Les secrets de Cloverfield
Sorti dans les salles américaines depuis le 18 janvier et déchaînant plus que jamais les délires des internautes, le phénomène Cloverfield s'apprête à déferler en France puis, plus tard, au Japon où le film de monstre est né. Retour sur le marketing d'un film qui avant de squatter les toiles de cinéma s'est invité et a empiété sur la Toile, notre temps et notre volonté.

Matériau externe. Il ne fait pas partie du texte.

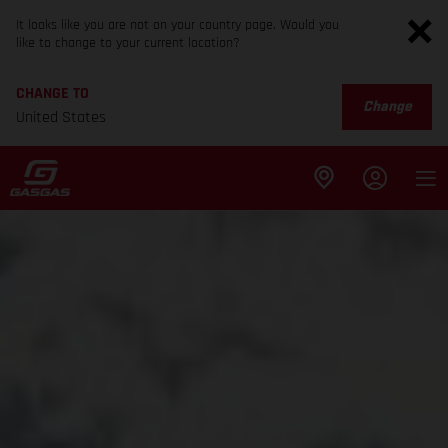
It looks like you are not on your country page. Would you
like to change to your current location?
CHANGE TO
Change
United States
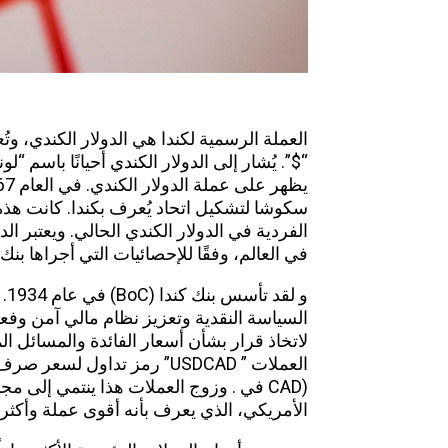
“$”. يُشار إلى
الدولار الكندي
أحيانًا باسم “ل
سكوشا لتشكيل اتحاد يُعرف بكندا. كانت هذه
الفردية في الدولار الكندي الحالي. ويعتبر الد
في العالم، وفقًا
للإحصائيات
التي أجراها بنك ال
و 
لاتخاذ قرار بشأن أسعار الفائدة والمسائل الم
(CAD في . وزوج العملات هذا ينتمي إلى م
الأمريكي، الذي يعرف بأنه أقوى عملة وأكثر 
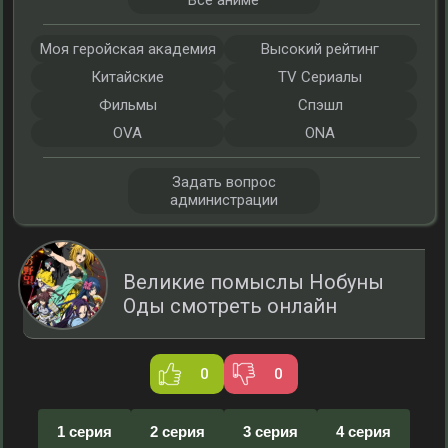
Все аниме
Моя геройская академия
Высокий рейтинг
Китайские
TV Сериалы
Фильмы
Спэшл
OVA
ONA
Задать вопрос
администрации
Великие помыслы Нобуны
Оды смотреть онлайн
0
0
1 серия
2 серия
3 серия
4 серия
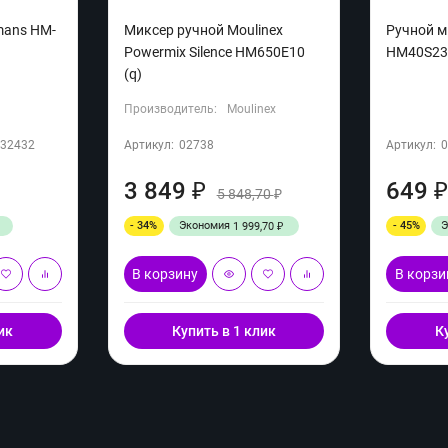
mans HM-
Миксер ручной Moulinex
Ручной ми
Powermix Silence HM650E10
HM40S23 
(q)
Производитель:
Moulinex
32432
Артикул:
02738
Артикул:
3 849
649
₽
5 848,70
₽
₽
- 34%
Экономия
- 45%
1 999,70
₽
В корзину
В корзи
ик
Купить в 1 клик
К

Le 4 juillet 2007, alors qu'ils étaient venus s'en prendre plein la gueule avec Transformers, des millions de spectateurs, fanboys et autres geeks découvrent avec surprise une bande-annonce mystérieuse. Une fête, des yuppies, un cri, une explosion, la tête de la Statue de la Liberté, le tout filmé à la caméra DV et puis ses deux indices : les chiffres 1-18-08 et le nom du créateur et producteur de Lost et Alias, J.J. Abrams. Il n'en faut pas plus pour que l'imaginaire des fans et internautes s'enflamme, tout seul mais aussi et surtout attisé par une campagne de promotion virale. Les publicitaires savent jouer aux plus malins, et pour le coup, ils l'ont été.

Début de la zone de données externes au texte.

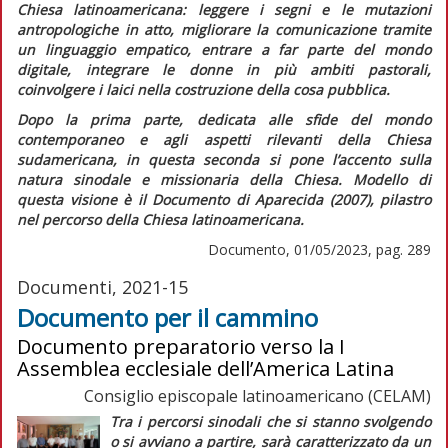
Chiesa latinoamericana: leggere i segni e le mutazioni
antropologiche in atto, migliorare la comunicazione tramite
un linguaggio empatico, entrare a far parte del mondo
digitale, integrare le donne in più ambiti pastorali,
coinvolgere i laici nella costruzione della cosa pubblica.
Dopo la prima parte, dedicata alle sfide del mondo
contemporaneo e agli aspetti rilevanti della Chiesa
sudamericana, in questa seconda si pone l’accento sulla
natura sinodale e missionaria della Chiesa. Modello di
questa visione è il
Documento di Aparecida
(2007), pilastro
nel percorso della Chiesa latinoamericana.
Documento, 01/05/2023, pag. 289
Documenti, 2021-15
Documento per il cammino
Documento preparatorio verso la I
Assemblea ecclesiale dell’America Latina
Consiglio episcopale latinoamericano (CELAM)
Tra i percorsi sinodali che si stanno svolgendo
o si avviano a partire, sarà caratterizzato da un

Tout d'abord un site officiel, 1-18-08.com, avec des photos, des messages en japonais et l'enregistrement du rugissement d'un monstre pour les plus patients, à savoir ceux qui se sont connectés plus de 10 minutes. C'est n'importe quoi, mais ça marche, car une certaine cohérence est assurée. Ainsi, le logo d'une drôle de boisson, Slusho, s'invite dans le trailer, sur des photos, sur des T-Shirts au Comic-Con de San Diego ou dans la série Heroes. Alors qu'est découverte une première affiche montrant La Statue de la Liberté décapitée et l'accroche « Monstrous », les fans se déchaînent contre ce qu'ils croient être le titre du film avant que le calme ne revienne à l'apparition de deux autres avec « Furious » et « Terrifying ». Le titre reste inconnu jusqu'en novembre 2007, où un titre évoqué comme titre de travail devient officiel. Cloverfield est le nom de code donné par l'armée à ce qui s'est passé cette nuit-là à Manhattan.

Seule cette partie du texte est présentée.